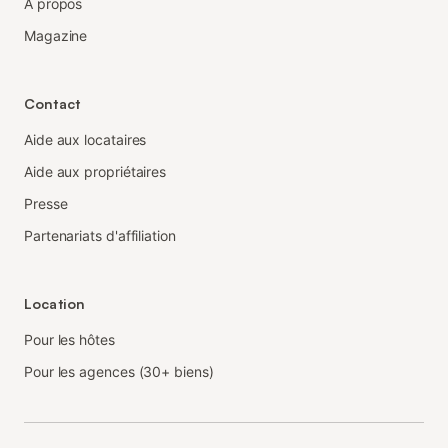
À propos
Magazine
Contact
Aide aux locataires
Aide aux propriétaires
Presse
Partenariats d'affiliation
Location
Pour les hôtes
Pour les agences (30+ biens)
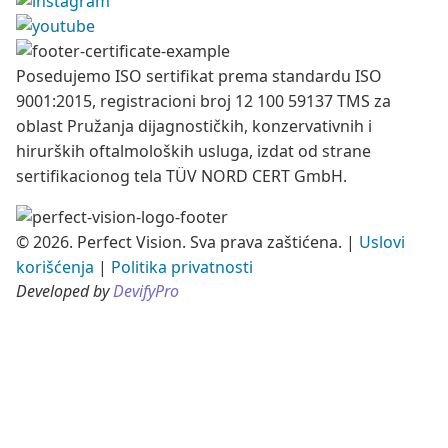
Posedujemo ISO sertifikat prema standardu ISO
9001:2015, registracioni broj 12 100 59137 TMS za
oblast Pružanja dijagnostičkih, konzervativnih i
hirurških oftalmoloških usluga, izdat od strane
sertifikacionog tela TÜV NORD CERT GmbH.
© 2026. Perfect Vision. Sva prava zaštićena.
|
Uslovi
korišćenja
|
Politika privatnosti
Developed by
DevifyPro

· · ·

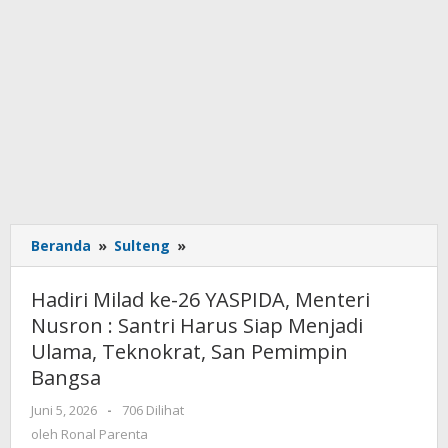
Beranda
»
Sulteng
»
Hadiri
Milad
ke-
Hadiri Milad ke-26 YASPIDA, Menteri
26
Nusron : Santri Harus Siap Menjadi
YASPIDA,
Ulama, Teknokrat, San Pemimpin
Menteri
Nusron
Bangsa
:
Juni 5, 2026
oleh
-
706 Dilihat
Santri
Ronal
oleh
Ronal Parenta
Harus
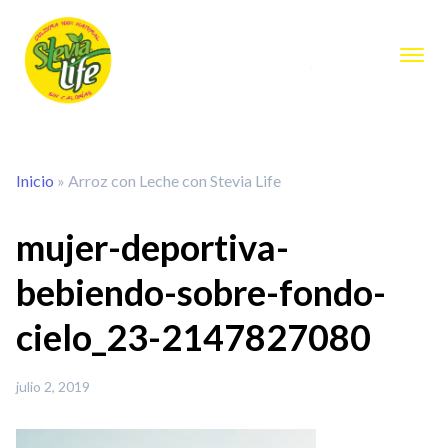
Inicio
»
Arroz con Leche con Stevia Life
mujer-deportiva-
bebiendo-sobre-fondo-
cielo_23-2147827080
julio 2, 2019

· · ·

## Try it
Of the lines above, quote exactly those from the one with "Ulama, Teknokrat, San Pemimpin" through the one with "julio 2, 2019", ends included; pictures stay out.

## Task output
Ulama, Teknokrat, San Pemimpin
Menteri
Nusron
Bangsa
:
Juni 5, 2026
oleh
-
706 Dilihat
Santri
Ronal
oleh
Ronal Parenta
Harus
Inicio
»
Arroz con Leche con Stevia Life
mujer-deportiva-
bebiendo-sobre-fondo-
cielo_23-2147827080
julio 2, 2019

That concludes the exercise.